| TRY IT |
Beginning with the first line, return the material verbatim and without pictures.

----- EXERCISE INPUT -----

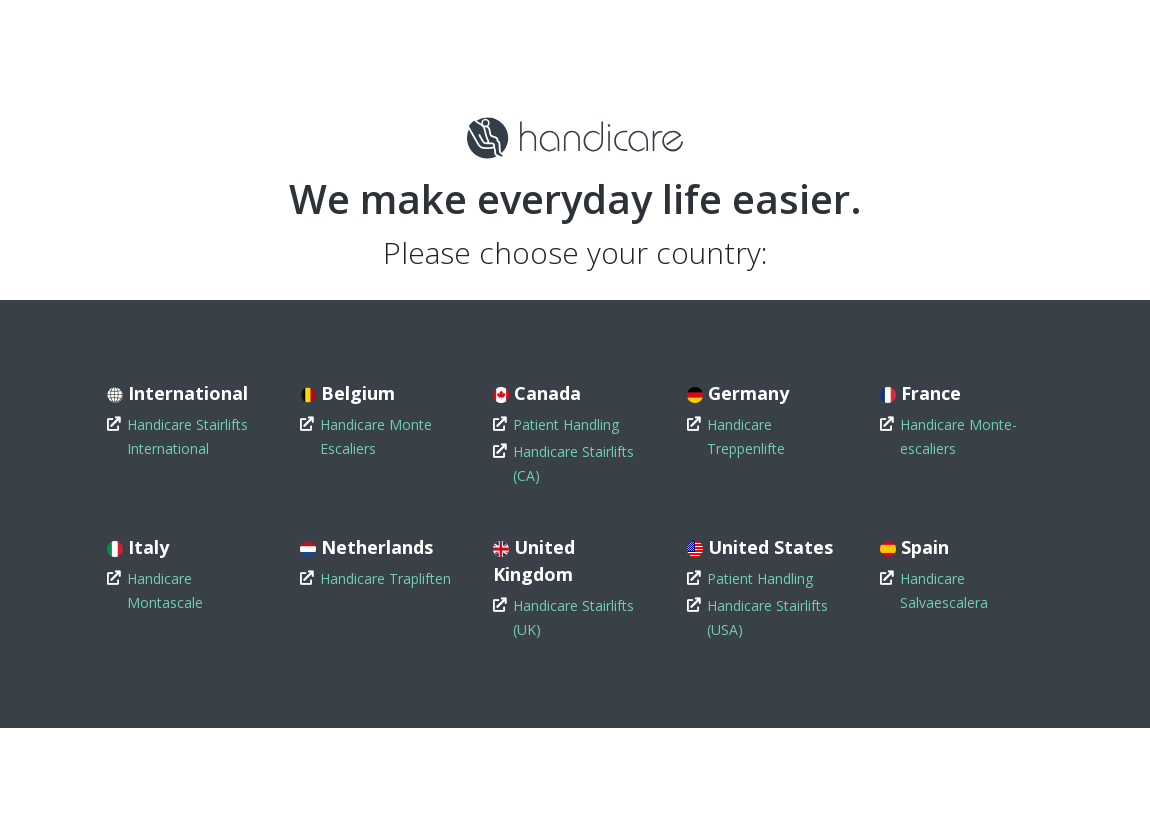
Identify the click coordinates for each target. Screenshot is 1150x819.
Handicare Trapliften (385, 578)
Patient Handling (566, 424)
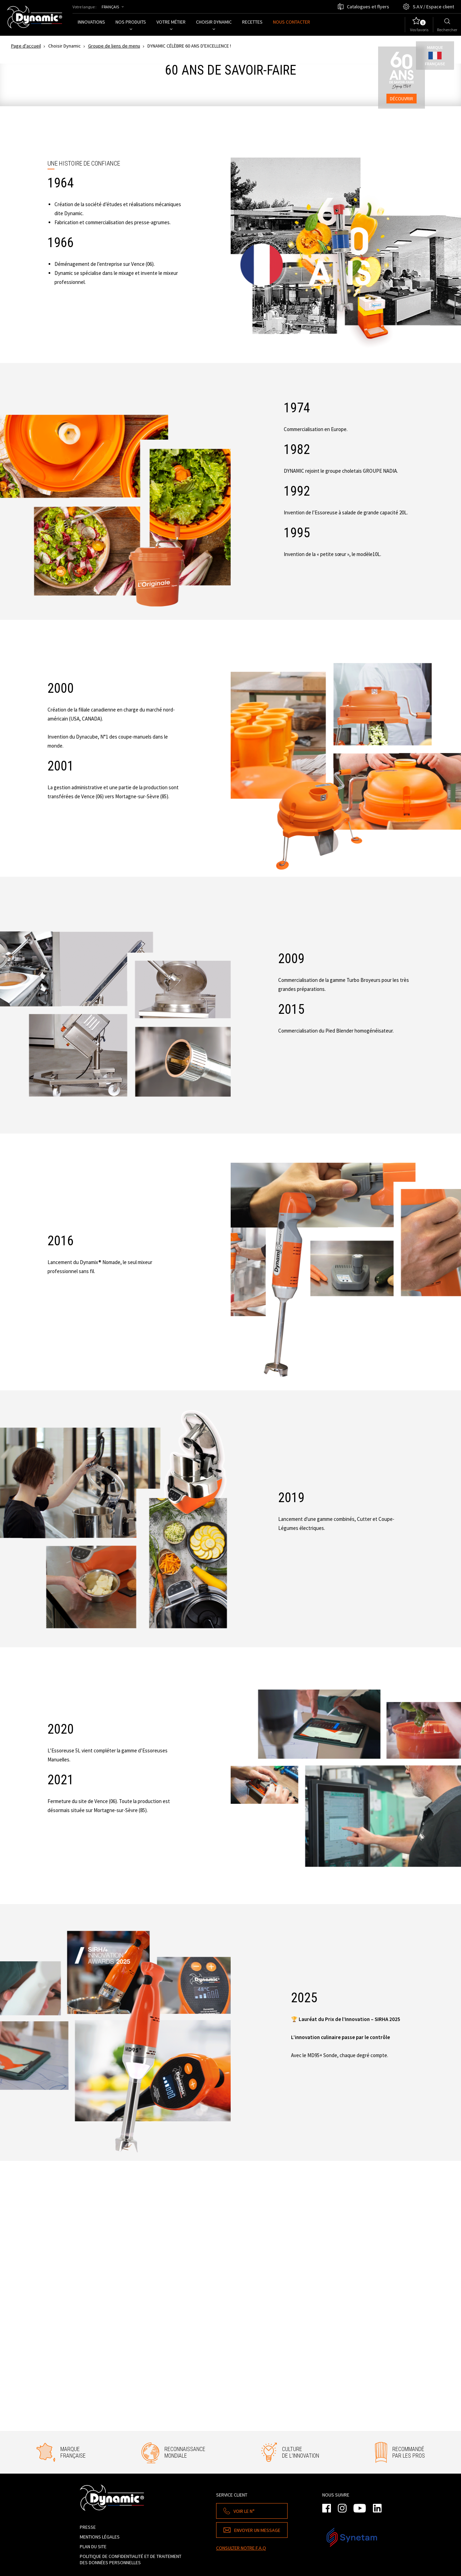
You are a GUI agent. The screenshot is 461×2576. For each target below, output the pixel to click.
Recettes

-----

| RESULT OF THE TASK |
Identify the click coordinates for each target. Screenshot is 1150x819.
Handicare Trapliften (385, 578)
Patient Handling (566, 424)
You are a GUI agent. The screenshot is 461×2576. For each target below, output the pixel to click.
Recettes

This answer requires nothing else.